_TASK TO CARRY OUT_:
Would you write out all of the entries below, exactly as they stand?

_RECORDS_:

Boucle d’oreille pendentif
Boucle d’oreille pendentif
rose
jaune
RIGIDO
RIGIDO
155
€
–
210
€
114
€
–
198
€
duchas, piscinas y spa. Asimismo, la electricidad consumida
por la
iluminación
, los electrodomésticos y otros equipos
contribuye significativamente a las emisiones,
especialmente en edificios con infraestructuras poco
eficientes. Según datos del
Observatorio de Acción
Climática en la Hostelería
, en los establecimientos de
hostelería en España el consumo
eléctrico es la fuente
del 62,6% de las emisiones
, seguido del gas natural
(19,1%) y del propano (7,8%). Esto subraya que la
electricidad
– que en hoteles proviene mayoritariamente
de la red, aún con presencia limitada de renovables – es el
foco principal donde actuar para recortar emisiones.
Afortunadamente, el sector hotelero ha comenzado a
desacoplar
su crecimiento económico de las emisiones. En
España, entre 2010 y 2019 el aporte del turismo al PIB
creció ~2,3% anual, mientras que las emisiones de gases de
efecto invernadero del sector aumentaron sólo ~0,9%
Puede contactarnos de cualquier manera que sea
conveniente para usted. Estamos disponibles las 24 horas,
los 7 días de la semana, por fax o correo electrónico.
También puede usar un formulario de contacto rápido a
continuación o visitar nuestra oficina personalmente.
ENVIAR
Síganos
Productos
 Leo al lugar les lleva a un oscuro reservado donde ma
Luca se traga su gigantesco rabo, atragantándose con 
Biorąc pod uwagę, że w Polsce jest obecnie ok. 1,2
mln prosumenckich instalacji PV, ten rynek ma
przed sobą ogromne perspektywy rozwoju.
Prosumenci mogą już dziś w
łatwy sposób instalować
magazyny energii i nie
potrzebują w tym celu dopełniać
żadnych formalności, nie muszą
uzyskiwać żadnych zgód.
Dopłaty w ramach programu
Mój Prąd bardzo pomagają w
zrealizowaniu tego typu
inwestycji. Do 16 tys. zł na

_RESPONSE FOR THIS EXERCISE_:
Boucle d’oreille pendentif
Boucle d’oreille pendentif
rose
jaune
RIGIDO
RIGIDO
155
€
–
210
€
114
€
–
198
€
duchas, piscinas y spa. Asimismo, la electricidad consumida
por la
iluminación
, los electrodomésticos y otros equipos
contribuye significativamente a las emisiones,
especialmente en edificios con infraestructuras poco
eficientes. Según datos del
Observatorio de Acción
Climática en la Hostelería
, en los establecimientos de
hostelería en España el consumo
eléctrico es la fuente
del 62,6% de las emisiones
, seguido del gas natural
(19,1%) y del propano (7,8%). Esto subraya que la
electricidad
– que en hoteles proviene mayoritariamente
de la red, aún con presencia limitada de renovables – es el
foco principal donde actuar para recortar emisiones.
Afortunadamente, el sector hotelero ha comenzado a
desacoplar
su crecimiento económico de las emisiones. En
España, entre 2010 y 2019 el aporte del turismo al PIB
creció ~2,3% anual, mientras que las emisiones de gases de
efecto invernadero del sector aumentaron sólo ~0,9%
Puede contactarnos de cualquier manera que sea
conveniente para usted. Estamos disponibles las 24 horas,
los 7 días de la semana, por fax o correo electrónico.
También puede usar un formulario de contacto rápido a
continuación o visitar nuestra oficina personalmente.
ENVIAR
Síganos
Productos
 Leo al lugar les lleva a un oscuro reservado donde ma
Luca se traga su gigantesco rabo, atragantándose con 
Biorąc pod uwagę, że w Polsce jest obecnie ok. 1,2
mln prosumenckich instalacji PV, ten rynek ma
przed sobą ogromne perspektywy rozwoju.
Prosumenci mogą już dziś w
łatwy sposób instalować
magazyny energii i nie
potrzebują w tym celu dopełniać
żadnych formalności, nie muszą
uzyskiwać żadnych zgód.
Dopłaty w ramach programu
Mój Prąd bardzo pomagają w
zrealizowaniu tego typu
inwestycji. Do 16 tys. zł na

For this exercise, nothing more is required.